Lexicon / configuration

Douglas Edric Stanley

1997.10.16

« Dans le rétroviseur j’appercevais toujours Vaughan et la fille. Leurs corps, illuminés par les projecteurs de la voiture qui nous suivait, se réfléchissaient sur le coffre noir de la Lincoln et les divers chromes de l’intérieur. L’image du sein gauche de la fille, avec son mamelon dressé, ondulait sur le cendrier. Des segments déformés des cuisses de Vaughan composaient avec le ventre de sa partenaire une curieuse figure anatomique sur la glissière de glace. Vaughan a installé la fille à califourchon sur lui, et de nouveau sa verge l’a pénétrée. Leur acte sexuel se réfléchissait en un tryptique sur les cadrans lumineux du compteur de vitesse, de la montre et du compte-tours. » — J.G. Ballard, Crash, Calmann-Lévy, Paris, p.164

configuration n.f. (1190; lat.configuratio) Didact. Forme extérieur, aspect générale. V. Conformation, figure, forme. Inform. Ensemble organisé (d’éléments). – [Le Petit Robert, Le Robert, Paris, 1992.]

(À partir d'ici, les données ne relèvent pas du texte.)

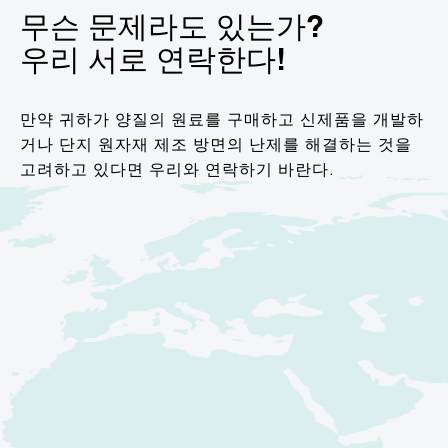
무슨 문제라도 있는가?
우리 서로 연락한다!
만약 귀하가 양질의 원료를 구매하고 신제품을 개발하
거나 단지 원자재 제조 방면의 난제를 해결하는 것을
고려하고 있다면 우리와 연락하기 바란다.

configuration n.f. a été emprunté au XIIIe s. au dérivé latin chrétien configuratio, « action de façonner à la ressemblance de », et s’est fixé (v.1370) avec le sens métonymique de « forme extérieur ». Depuis il s’est répandu au sens large de « figure, aspect » et s’est aussi spécialisé en sciences, par exemple chimie, astronomie, géométrie, sciences sociales, avec le sens de « disposition relative d’éléments », très voisin de celui de structure. – [Dictionnaire historique de la langue francaise, Le Robert, Paris, 1995.]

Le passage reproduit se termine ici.